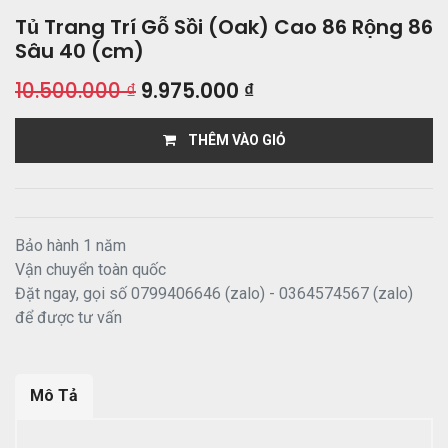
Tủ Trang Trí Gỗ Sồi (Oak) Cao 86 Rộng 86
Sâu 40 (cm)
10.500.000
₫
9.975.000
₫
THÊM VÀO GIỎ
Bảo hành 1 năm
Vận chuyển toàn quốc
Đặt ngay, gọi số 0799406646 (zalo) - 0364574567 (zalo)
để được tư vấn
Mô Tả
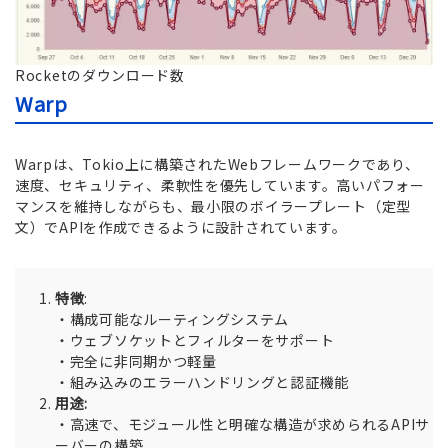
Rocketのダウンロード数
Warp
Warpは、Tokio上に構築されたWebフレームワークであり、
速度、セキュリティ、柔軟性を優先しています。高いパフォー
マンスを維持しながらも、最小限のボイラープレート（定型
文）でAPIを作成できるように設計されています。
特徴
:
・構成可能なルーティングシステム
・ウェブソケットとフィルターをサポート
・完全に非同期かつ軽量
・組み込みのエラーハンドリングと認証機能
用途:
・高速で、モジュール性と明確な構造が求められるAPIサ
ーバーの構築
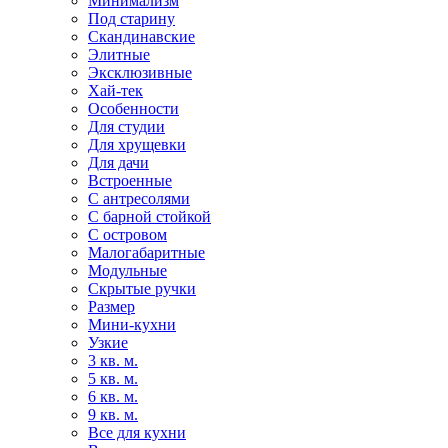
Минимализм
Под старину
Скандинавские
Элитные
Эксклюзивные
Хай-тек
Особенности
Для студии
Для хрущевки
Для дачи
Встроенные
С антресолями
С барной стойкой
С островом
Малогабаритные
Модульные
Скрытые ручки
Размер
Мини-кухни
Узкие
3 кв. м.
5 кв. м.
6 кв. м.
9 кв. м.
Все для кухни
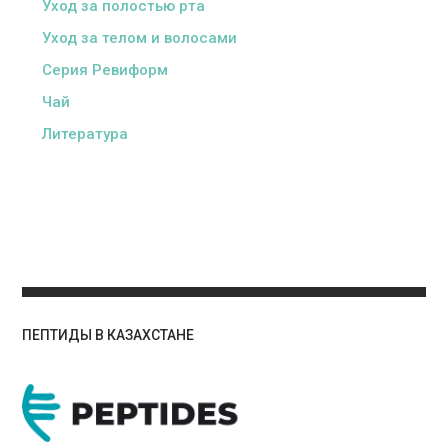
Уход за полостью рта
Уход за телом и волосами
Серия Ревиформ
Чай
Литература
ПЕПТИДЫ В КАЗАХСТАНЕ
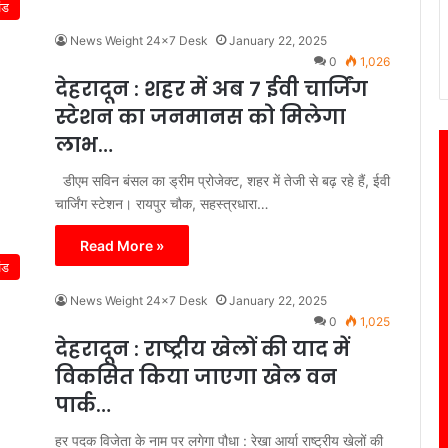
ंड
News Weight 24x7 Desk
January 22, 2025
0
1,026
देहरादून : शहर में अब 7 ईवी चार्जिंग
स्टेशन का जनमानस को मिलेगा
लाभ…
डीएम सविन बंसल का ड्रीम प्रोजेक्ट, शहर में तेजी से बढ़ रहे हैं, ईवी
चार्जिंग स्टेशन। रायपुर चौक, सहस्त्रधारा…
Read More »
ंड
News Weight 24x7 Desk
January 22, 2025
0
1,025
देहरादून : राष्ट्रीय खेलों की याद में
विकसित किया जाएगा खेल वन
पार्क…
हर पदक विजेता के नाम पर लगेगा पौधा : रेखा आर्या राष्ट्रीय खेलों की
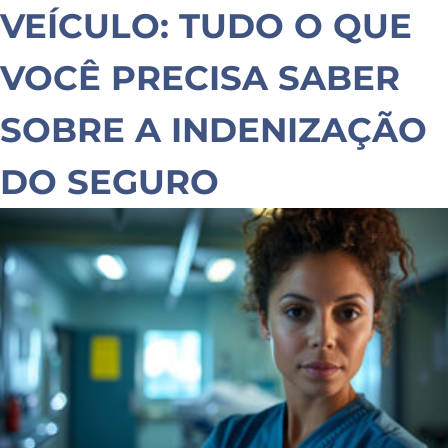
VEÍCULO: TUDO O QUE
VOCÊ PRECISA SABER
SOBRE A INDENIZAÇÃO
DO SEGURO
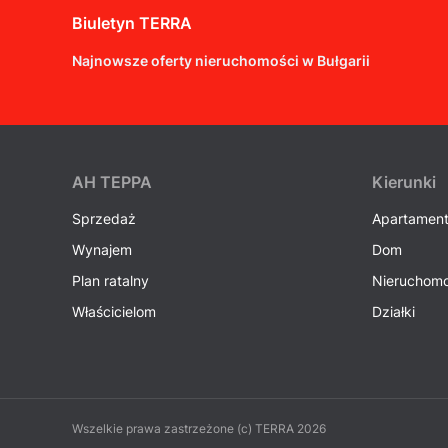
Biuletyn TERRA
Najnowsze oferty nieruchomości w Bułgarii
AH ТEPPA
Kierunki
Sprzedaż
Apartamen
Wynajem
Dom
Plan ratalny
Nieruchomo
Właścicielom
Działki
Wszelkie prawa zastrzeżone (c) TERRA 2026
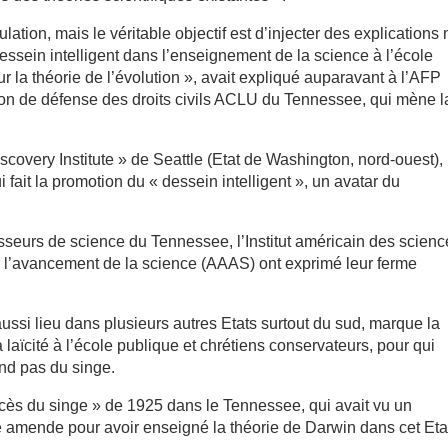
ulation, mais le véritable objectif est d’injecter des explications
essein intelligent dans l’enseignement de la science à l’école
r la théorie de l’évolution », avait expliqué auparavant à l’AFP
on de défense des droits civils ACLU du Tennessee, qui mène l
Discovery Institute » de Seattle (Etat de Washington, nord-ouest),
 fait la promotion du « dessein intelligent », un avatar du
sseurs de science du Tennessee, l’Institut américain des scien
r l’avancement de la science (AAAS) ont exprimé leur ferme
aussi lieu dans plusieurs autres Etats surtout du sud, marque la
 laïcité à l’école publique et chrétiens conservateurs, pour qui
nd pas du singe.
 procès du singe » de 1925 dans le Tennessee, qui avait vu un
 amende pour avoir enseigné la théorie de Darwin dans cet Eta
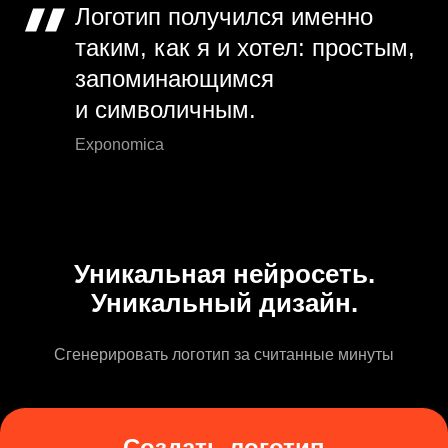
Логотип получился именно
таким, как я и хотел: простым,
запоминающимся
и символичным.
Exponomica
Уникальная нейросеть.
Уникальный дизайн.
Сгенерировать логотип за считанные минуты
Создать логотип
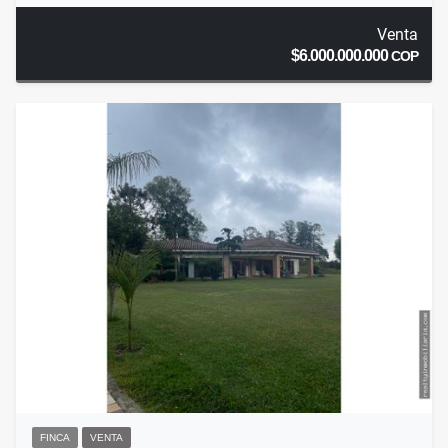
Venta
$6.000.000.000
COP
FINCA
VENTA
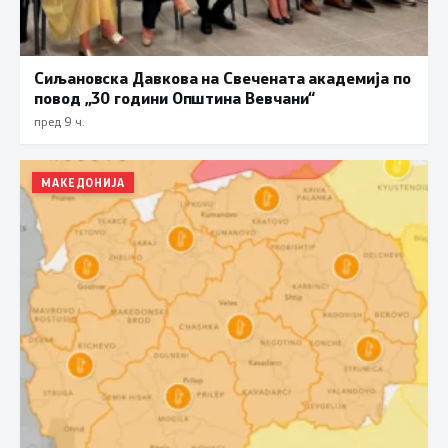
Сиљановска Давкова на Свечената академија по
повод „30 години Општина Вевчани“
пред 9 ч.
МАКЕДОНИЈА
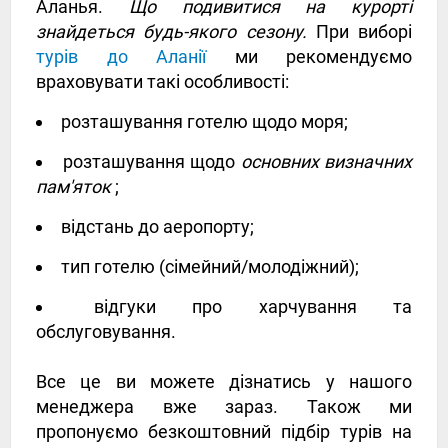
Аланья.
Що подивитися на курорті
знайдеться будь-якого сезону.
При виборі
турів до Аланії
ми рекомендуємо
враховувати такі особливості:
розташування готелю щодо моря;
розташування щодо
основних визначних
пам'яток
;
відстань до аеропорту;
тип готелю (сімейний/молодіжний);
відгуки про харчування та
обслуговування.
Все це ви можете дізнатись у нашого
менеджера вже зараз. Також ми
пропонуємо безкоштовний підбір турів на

++++++++++

* [Aim of the exercise] Please make an exact copy of the whole listing and leave out its pictures.

* [Exercise output]
Tủ Trang Trí Gỗ Sồi (Oak) Cao 86 Rộng 86
Sâu 40 (cm)
10.500.000
₫
9.975.000
₫
THÊM VÀO GIỎ
Bảo hành 1 năm
Vận chuyển toàn quốc
Đặt ngay, gọi số 0799406646 (zalo) - 0364574567 (zalo)
để được tư vấn
Mô Tả
Rocketのダウンロード数
Warp
Warpは、Tokio上に構築されたWebフレームワークであり、
速度、セキュリティ、柔軟性を優先しています。高いパフォー
マンスを維持しながらも、最小限のボイラープレート（定型
文）でAPIを作成できるように設計されています。
特徴
:
・構成可能なルーティングシステム
・ウェブソケットとフィルターをサポート
・完全に非同期かつ軽量
・組み込みのエラーハンドリングと認証機能
用途:
・高速で、モジュール性と明確な構造が求められるAPIサ
ーバーの構築
Минимализм
Под старину
Скандинавские
Элитные
Эксклюзивные
Хай-тек
Особенности
Для студии
Для хрущевки
Для дачи
Встроенные
С антресолями
С барной стойкой
С островом
Малогабаритные
Модульные
Скрытые ручки
Размер
Мини-кухни
Узкие
3 кв. м.
5 кв. м.
6 кв. м.
9 кв. м.
Все для кухни
Уход за полостью рта
Уход за телом и волосами
Серия Ревиформ
Чай
Литература
ПЕПТИДЫ В КАЗАХСТАНЕ
ंड
News Weight 24x7 Desk
January 22, 2025
0
1,026
देहरादून : शहर में अब 7 ईवी चार्जिंग
स्टेशन का जनमानस को मिलेगा
लाभ…
डीएम सविन बंसल का ड्रीम प्रोजेक्ट, शहर में तेजी से बढ़ रहे हैं, ईवी
चार्जिंग स्टेशन। रायपुर चौक, सहस्त्रधारा…
Read More »
ंड
News Weight 24x7 Desk
January 22, 2025
0
1,025
देहरादून : राष्ट्रीय खेलों की याद में
विकसित किया जाएगा खेल वन
पार्क…
हर पदक विजेता के नाम पर लगेगा पौधा : रेखा आर्या राष्ट्रीय खेलों की
VEÍCULO: TUDO O QUE
VOCÊ PRECISA SABER
SOBRE A INDENIZAÇÃO
DO SEGURO
Biuletyn TERRA
Najnowsze oferty nieruchomości w Bułgarii
AH ТEPPA
Kierunki
Sprzedaż
Apartamen
Wynajem
Dom
Plan ratalny
Nieruchomo
Właścicielom
Działki
Wszelkie prawa zastrzeżone (c) TERRA 2026
ulation, mais le véritable objectif est d’injecter des explications
essein intelligent dans l’enseignement de la science à l’école
r la théorie de l’évolution », avait expliqué auparavant à l’AFP
on de défense des droits civils ACLU du Tennessee, qui mène l
Discovery Institute » de Seattle (Etat de Washington, nord-ouest),
 fait la promotion du « dessein intelligent », un avatar du
sseurs de science du Tennessee, l’Institut américain des scien
r l’avancement de la science (AAAS) ont exprimé leur ferme
aussi lieu dans plusieurs autres Etats surtout du sud, marque la
 laïcité à l’école publique et chrétiens conservateurs, pour qui
nd pas du singe.
 procès du singe » de 1925 dans le Tennessee, qui avait vu un
 amende pour avoir enseigné la théorie de Darwin dans cet Eta
Логотип получился именно
таким, как я и хотел: простым,
запоминающимся
и символичным.
Exponomica
Уникальная нейросеть.
Уникальный дизайн.
Сгенерировать логотип за считанные минуты
Создать логотип
Venta
$6.000.000.000
COP
FINCA
VENTA
Сиљановска Давкова на Свечената академија по
повод „30 години Општина Вевчани“
пред 9 ч.
МАКЕДОНИЈА
Аланья.
Що подивитися на курорті
знайдеться будь-якого сезону.
При виборі
турів до Аланії
ми рекомендуємо
враховувати такі особливості:
розташування готелю щодо моря;
розташування щодо
основних визначних
пам'яток
;
відстань до аеропорту;
тип готелю (сімейний/молодіжний);
відгуки про харчування та
обслуговування.
Все це ви можете дізнатись у нашого
менеджера вже зараз. Також ми
пропонуємо безкоштовний підбір турів на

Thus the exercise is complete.